Please keep it civil. Insulting those who happen not to share your opinion isn't cool.
 

the D&D Adventures engine they are still using for board games isn't exactly 4E in full: but it is a "Basic" version of it. The gameplay part is the same
No.

4e is a RPG. The fiction matters to the resolution. Wrath of Arshadalon et al are board games, which is to say the fiction is merely an overlay of flavour, like Monopoly or M:tG, and doesn't matter to resolution.

The gameplay is very much not the same.

This difference in gameplay can also be seen in differences in resolution and scenario-design procedures. The starting points for elaborating those resolution differences would be that the boardgame has no skill challenge system, no p 42, no section on damaging objects (which is a key adjunct to p 42 in the 4e DMG), and uses purely algorithmic processes for determining monster/NPC actions. For scenario-design procedures, one would start with the absence from the boardgames of the "quest" approach to adventure design and of a whole host of informal devices for player flag-flying (eg race, class, background, theme, paragon path, epic destiny).

It gives the same tools folks have been using to do TotM for decades; the same tools we used in 3.x to do it that way.
It seems to me that those tools are nothing but movement rates, ranges and AoEs. 4e has them too.

AD&D has very little forced movement, and (subject to [MENTION=55664]ABDULa[/MENTION]lharazed's caveats that there is no single AD&D, given its incoherence/incompleteness) once melee is joined position doesn't really matter (of course flanking and rear attacks matter, because they negate various bonuses to AC, but these are worked out based on number of foes vs a single figure, not via tracking individual movement and facing round-by-round). Hence ToTM is not too hard to manage in my experience. (For melee, that is; for AoE spells it generates all the usual arguments about who is where - long before 13A introduced technical rules for rolling dice to see how many targets you get, I remember assigning probabilities to various targets being in our out of the AoE and then rolling to see how it panned out.)
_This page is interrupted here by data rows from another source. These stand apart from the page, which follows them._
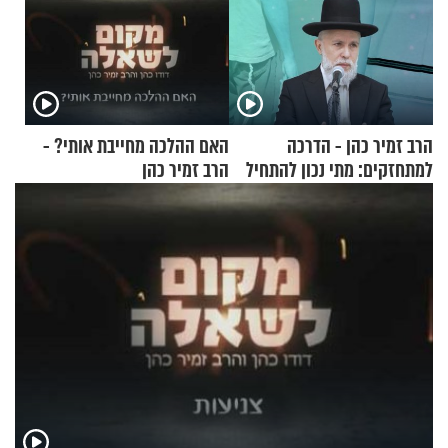
הרב זמיר כהן - הדרכה
האם ההלכה מחייבת אותי? -
למתחזקים: מתי נכון להתחיל
הרב זמיר כהן
עם לבישת הציצית?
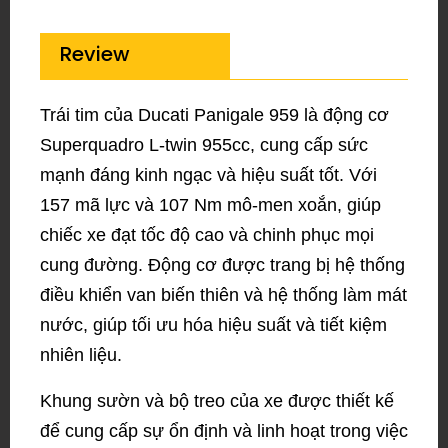
Review
Trái tim của Ducati Panigale 959 là động cơ
Superquadro L-twin 955cc, cung cấp sức
mạnh đáng kinh ngạc và hiệu suất tốt. Với
157 mã lực và 107 Nm mô-men xoắn, giúp
chiếc xe đạt tốc độ cao và chinh phục mọi
cung đường. Động cơ được trang bị hệ thống
điều khiển van biến thiên và hệ thống làm mát
nước, giúp tối ưu hóa hiệu suất và tiết kiệm
nhiên liệu.
Khung sườn và bộ treo của xe được thiết kế
để cung cấp sự ổn định và linh hoạt trong việc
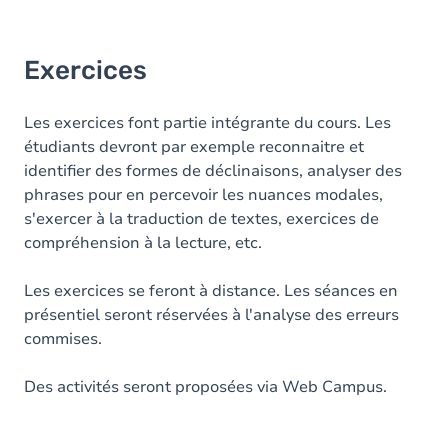
Exercices
Les exercices font partie intégrante du cours. Les
étudiants devront par exemple reconnaitre et
identifier des formes de déclinaisons, analyser des
phrases pour en percevoir les nuances modales,
s'exercer à la traduction de textes, exercices de
compréhension à la lecture, etc.
Les exercices se feront à distance. Les séances en
présentiel seront réservées à l'analyse des erreurs
commises.
Des activités seront proposées via Web Campus.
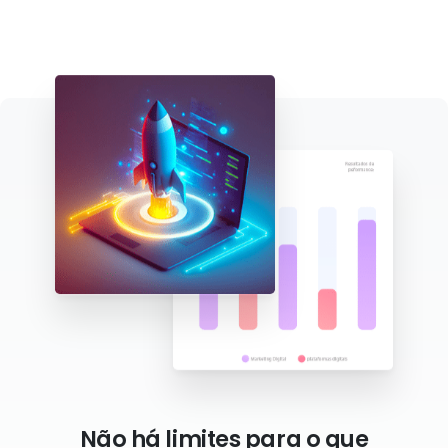
Não há limites para o que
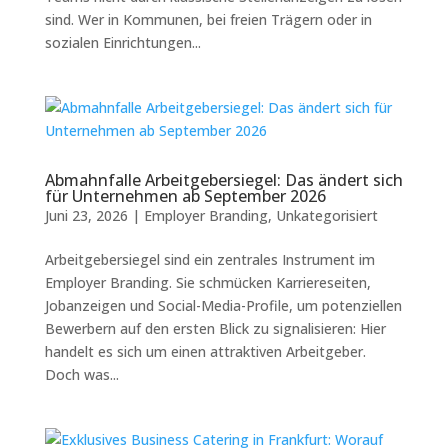
sind. Wer in Kommunen, bei freien Trägern oder in
sozialen Einrichtungen...
Abmahnfalle Arbeitgebersiegel: Das ändert sich
für Unternehmen ab September 2026
Juni 23, 2026
|
Employer Branding
,
Unkategorisiert
Arbeitgebersiegel sind ein zentrales Instrument im
Employer Branding. Sie schmücken Karriereseiten,
Jobanzeigen und Social-Media-Profile, um potenziellen
Bewerbern auf den ersten Blick zu signalisieren: Hier
handelt es sich um einen attraktiven Arbeitgeber.
Doch was...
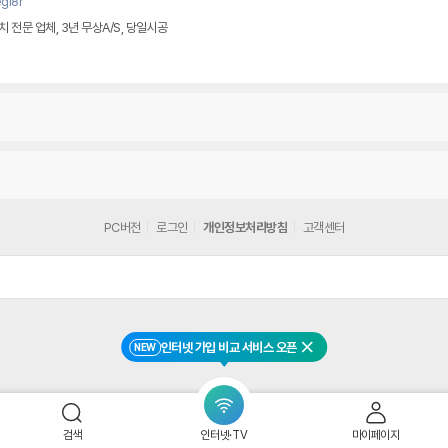
gl8r
전문 업체, 3년 무상A/S, 당일시공
PC버전
로그인
개인정보처리방침
고객센터
인터넷 가입 비교 서비스 오픈
NEW
닫기
검색
인터넷·TV
마이페이지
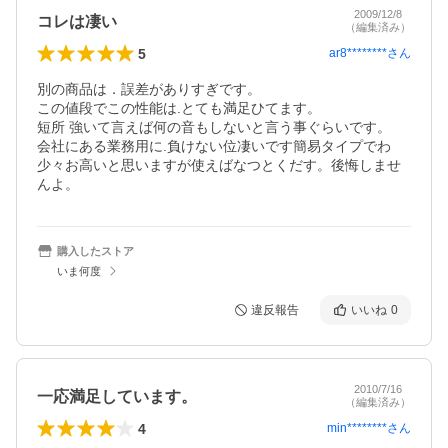
2009/12/8
コレは凄い
（編集済み）
5
ar8********
さん
別の商品は．誤差がありすぎです。

この値段でこの性能は.とても満足ひてます。

短所 強いて言えば何の音もしないと言う事ぐらいです。

会社にある業務用に.負けない位凄いです簡易タイプでわ
少々お高いと思いますが使えばなつとくだす。後悔しませ
んよ。
購入したストア
いま何度
違反報告
いいね
0
2010/7/16
一応満足しています。
（編集済み）
4
min********
さん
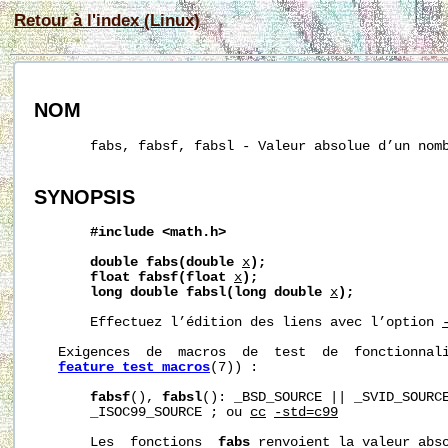
Retour à l'index (Linux)
NOM
       fabs, fabsf, fabsl - Valeur absolue d’un nomb
SYNOPSIS
#include
<math.h>
double
fabs(double
x
);
float
fabsf(float
x
);
long
double
fabsl(long
double
x
);
       Effectuez l’édition des liens avec l’option 
   Exigences  de  macros  de  test  de  fonctionnali
feature_test_macros
(7)) :

fabsf
(), 
fabsl
(): _BSD_SOURCE || _SVID_SOURCE
       _ISOC99_SOURCE ; ou 
cc
-std=c99
       Les  fonctions  
fabs
 renvoient la valeur abs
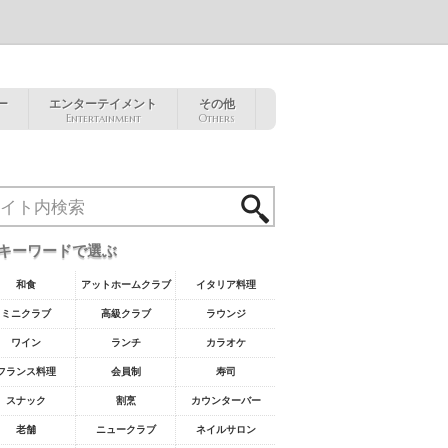
ー
エンターテイメント
その他
Entertainment
Others
キーワードで選ぶ
和食
アットホームクラブ
イタリア料理
ミニクラブ
高級クラブ
ラウンジ
ワイン
ランチ
カラオケ
フランス料理
会員制
寿司
スナック
割烹
カウンターバー
老舗
ニュークラブ
ネイルサロン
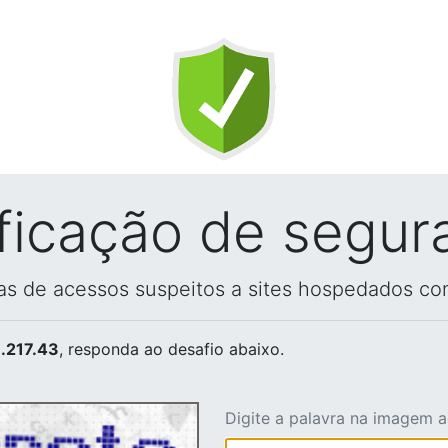
ificação de segur
vas de acessos suspeitos a sites hospedados co
.217.43
, responda ao desafio abaixo.
Digite a palavra na imagem 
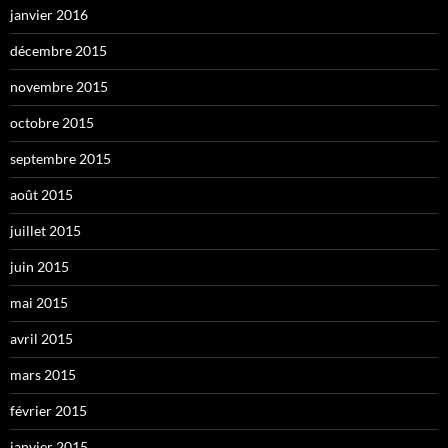
janvier 2016
décembre 2015
novembre 2015
octobre 2015
septembre 2015
août 2015
juillet 2015
juin 2015
mai 2015
avril 2015
mars 2015
février 2015
janvier 2015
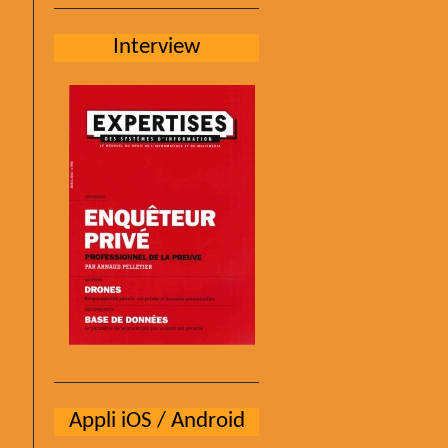
Interview
Appli iOS / Android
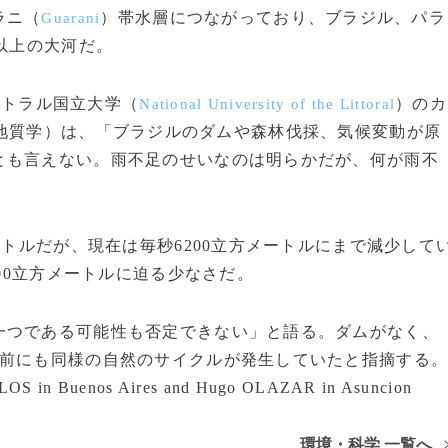
ラニ（
）帯水層につながっており、ブラジル、パラ
Guarani
以上の大河だ。
リトラル国立大学（
）のカ
National University of the Littoral
地質学）は、「ブラジルのダムや森林伐採、気候変動が原
とも言えない。雨不足のせいなのは明らかだが、何が雨不
ートルだが、現在は毎秒6200立方メートルにまで減少して
800立方メートルに迫る少なさだ。
つである可能性も否定できない」と語る。ダムがなく、
紀前にも同様の自然のサイクルが発生していたと指摘する
LOS in Buenos Aires and Hugo OLAZAR in Asuncion
環境・科学 一覧へ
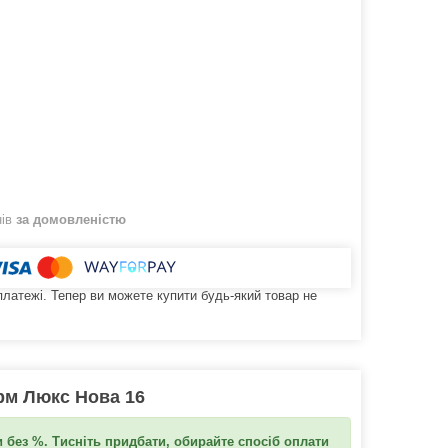
нів
за домовленістю
 платежі. Тепер ви можете купити будь-який товар не
рм Люкс Нова 16
 без %. Тисніть придбати, обирайте спосіб оплати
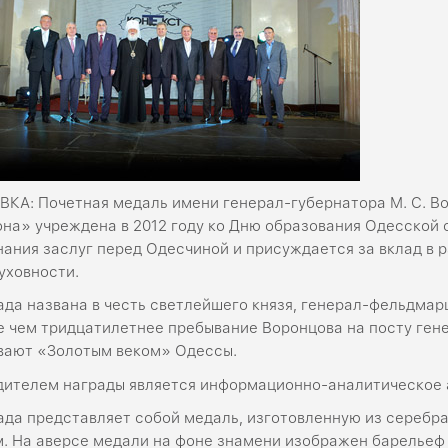
ВКА: Почетная медаль имени генерал-губернатора М. С. Во
она» учреждена в 2012 году ко Дню образования Одесской
нания заслуг перед Одесчиной и присуждается за вклад в 
уховности.
ада названа в честь светлейшего князя, генерал-фельдма
е чем тридцатилетнее пребывание Воронцова на посту генер
вают «Золотым веком» Одессы.
дителем награды является информационно-аналитическое 
ада представляет собой медаль, изготовленную из серебра
м. На аверсе медали на фоне знамени изображен барельеф М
(In post 122 [MENTION=82106]AbdulAlhazred[/MENTION] makes some similar obvservations about the contrast with AD&D.)

But 5e's action economy and resolution mechanics track individual figure position just the same as 3E and 4e, and it seems to have quite a bit of forced movement. The only difference I can see from 4e is that it expresses everuthing in multiples of 5' rather than squares - if that is what counts as ToTM support (qv post 124), though, then I'm a bit surprised! Is multiplying by 5 all that stands between 4e's rulebooks and legions of TotM 4e-ers?